Que pensez-vous de la réforme de la rétention
de sûreté ?
Elisabeth Guigou : La présomption d'innocence a
été beaucoup bafouée ces dernières années, en particulier par la dernière
loi, qui est un vrai scandale. J'espère qu'elle va être censurée par le Conseil
constitutionnel.
Sur la rétention de sûreté, début janvier, l'une de
vos interventions à l'Assemblée a provoqué de vives réactions. Vous avez
évoqué "les pires débordements de l'Allemagne nazie". Regrettez-vous
cette phrase ? Rediriez-vous aujourd'hui la même chose ?
Non. Non, parce que c'est vrai que j'ai tiré la sonnette
d'alarme très fort. Bien entendu, je ne soupçonne pas le gouvernement de
vouloir céder à des dérives totalitaires. Mais cette loi s'inspire d'une
philosophie, qui est la philosophie positiviste de Lombroso, qui disait,
au XIXe siècle, il y a des gens qui sont prédéterminés à être des criminels.
A l'époque, ils pensaient qu'en mesurant les crânes, on allait savoir...
Depuis, évidemment, la médecine a montré l'inanité de ces théories.
Vous avez une loi, là, qui va permettre que l'on enferme, peut-être à vie,
en prison, des gens qui n'auront commis aucun acte. Qui auront déjà purgé
leur peine pour les actes qu'ils auront commis, et on les enfermera pour
ce qu'ils sont éventuellement pour ce qu'ils sont susceptibles de faire.

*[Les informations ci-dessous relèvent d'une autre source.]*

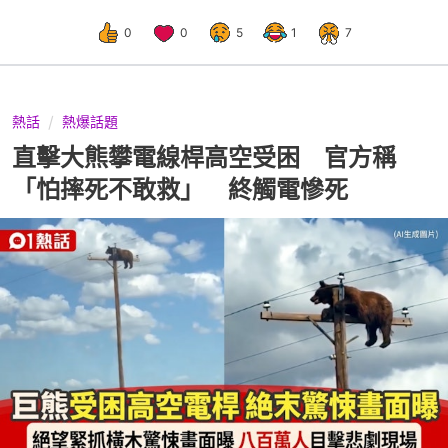
0
0
5
1
7
熱話
熱爆話題
直擊大熊攀電線桿高空受困 官方稱
「怕摔死不敢救」 終觸電慘死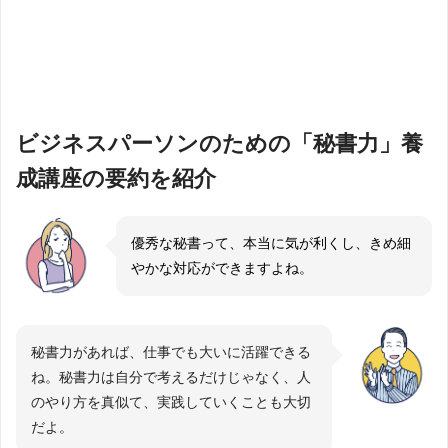
ビジネスパーソンのための「秘書力」養
成講座の要約を紹介
優秀な秘書って、本当に気が利くし、きめ細
やかな対応ができますよね。
秘書力があれば、仕事でも大いに活躍できる
ね。秘書力は自分で考えるだけじゃなく、人
のやり方を真似て、実践していくことも大切
だよ。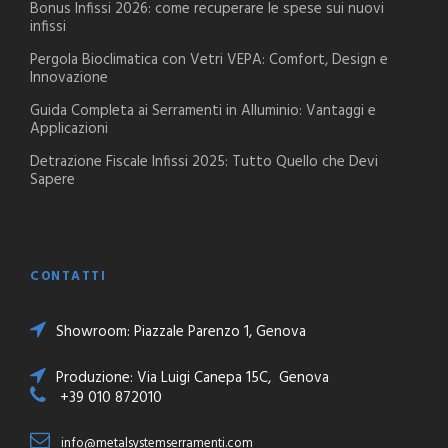
Bonus Infissi 2026: come recuperare le spese sui nuovi
infissi
Pergola Bioclimatica con Vetri VEPA: Comfort, Design e
Innovazione
Guida Completa ai Serramenti in Alluminio: Vantaggi e
Applicazioni
Detrazione Fiscale Infissi 2025: Tutto Quello che Devi
Sapere
CONTATTI
Showroom: Piazzale Parenzo 1, Genova
Produzione: Via Luigi Canepa 15C, Genova
+39 010 872010
info@metalsystemserramenti.com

C'est-à-dire qu'on passe de la philosophie des Lumières, qui est celle qui
est appliquée en France depuis 200 ans- selon laquelle un homme ne peut être
enfermé en prison que s'il a été jugé coupable par un tribunal pour un acte
commis -, on passe de cette conception de l'homme jugé coupable à l'homme
supposé dangereux, pour un éventuel crime que peut-être, un jour, il commettra.
Et cela va permettre que des dizaines et des dizaines de personnes soient
enfermés.
En plus, ce projet tel qu'il a été voté, permet la rétroactivité de ce type
de rétention de sûreté. La rétroactivité de la loi pénale, c'est contraire
à la constitution, c'est contraire aux conventions européennes et internationales
que la France a signées. Il n'y a eu qu'une seule période dans notre histoire
où la France a fait une exception. C'est sous le régime de Vichy pour les
lois anti-juifs. Je pense que cela devrait inciter à beaucoup de réflexion
et de prudence, et l'abandon de ce type de philosophie.

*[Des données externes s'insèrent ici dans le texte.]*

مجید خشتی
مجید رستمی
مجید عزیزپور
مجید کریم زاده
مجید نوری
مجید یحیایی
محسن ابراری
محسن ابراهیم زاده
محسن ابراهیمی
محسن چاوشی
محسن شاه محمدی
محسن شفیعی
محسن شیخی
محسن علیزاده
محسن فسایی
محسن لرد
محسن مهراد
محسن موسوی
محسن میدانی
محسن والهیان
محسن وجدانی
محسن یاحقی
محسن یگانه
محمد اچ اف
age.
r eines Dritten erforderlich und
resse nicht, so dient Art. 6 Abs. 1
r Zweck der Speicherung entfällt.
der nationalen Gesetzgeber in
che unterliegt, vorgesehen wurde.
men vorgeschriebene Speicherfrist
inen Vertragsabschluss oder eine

On piétine en plus des principes alors que, si on avait les moyens, on pourrait
lutter efficacement contre la délinquance. J'ai pris le case de Francis Evrard
à l'Assemblée nationale, pour dire que Francis Evrard, 32 ans de prison,
a récidivé deux fois avant d'être libéré et de récidiver une troisième fois.
Est-ce qu'on l'a soigné en prison ? Non. La loi de 1998
le prévoyait et le rendait même obligatoire. On n'avait pas de moyens. Le
centre psychiatrique de la prison de Caen avait fermé deux ans avant qu'il ne soit
libéré. Pas de psychiatre, pas de soin.
Est-ce qu'on lui a mis un bracelet électronique mobile
quand il a été libéré ? Pas du tout. Alors que les lois en vigueur - la mienne,
loi Perben, loi Clément - le prévoient.
Est-ce qu'on l'a soumis à une surveillance judiciaire avec
obligation de pointer au commissariat, pour éviter qu'il se balade dans 7
départements différents alors, qu'en principe, il était assigné à résidence
dans le département du Calvados ? Rien du tout.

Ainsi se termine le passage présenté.